Two entrepreneurial engineers and an itinerant nurse have set out an ambitious vision for their country in a book entitled Scotland 2070 − Healthy, Wealthy and Wise. They stay as clear of the short-term politics as possible, to focus on what economic role the country can take in future.
Included in the six themes that underpin their vision are two highly relevant issues for our Arctic region.
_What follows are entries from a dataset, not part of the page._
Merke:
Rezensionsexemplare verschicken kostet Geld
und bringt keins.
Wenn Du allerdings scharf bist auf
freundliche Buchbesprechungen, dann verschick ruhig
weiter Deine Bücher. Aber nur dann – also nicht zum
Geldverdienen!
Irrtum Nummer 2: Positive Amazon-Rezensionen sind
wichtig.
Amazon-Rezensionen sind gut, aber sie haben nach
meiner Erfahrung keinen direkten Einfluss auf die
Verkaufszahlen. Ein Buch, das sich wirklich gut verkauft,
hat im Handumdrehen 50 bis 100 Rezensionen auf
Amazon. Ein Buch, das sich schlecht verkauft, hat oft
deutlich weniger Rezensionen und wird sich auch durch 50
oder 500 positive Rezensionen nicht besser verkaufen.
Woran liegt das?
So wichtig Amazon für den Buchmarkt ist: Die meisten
First of all, they point out that neither the UK nor Scotland has yet realized the full significance of what is happening in the Arctic on their doorstep, as a result of the melting ice. They wonder why Scotland has not looked North for its future rather than still having its eyes largely on the South. For example, the significance of the largest natural harbour in Europe at Scapa Flow in Orkney as a future trading and service hub is not yet embedded in its thinking. They comment that Scotland has a larger coastline than the whole of China and has a marine history that is not receiving enough attention and investment for the development of its sea assets. They point out that other countries much further from the Arctic, such as China (900 miles away!), have paid much more attention to the impending changes in trade and economics in our region.
The second highly relevant part of their vision is to turn the so-called ‘wet desert’ of Scotland into a wood- based economy. Scotland has only 18% of its land forested compared with Sweden and Finland closer to 70%. The subsidized sheep-farming and large hunting estates have resulted in over half of their land being highly unproductive in every way. A tragedy for the planet and for Scotland’s wellbeing. They wrestle with the historical reasons for this predicament and propose a largescale programme to plant 5 billion trees and turn their future housing infrastructure into wood-based buildings. A major contribution to climate change and for Scotland one means of diversifying away from its oil economy.
Other proposals such as Scotland becoming a largescale exporter of renewable energy and radically changing their infrastructure and tripling their R&D, are equally interesting reading.
In summary, they urge the Scots to see a key part of their future to be in the North. A plea to repair the missing link with the Arctic Circle of nations and institutions.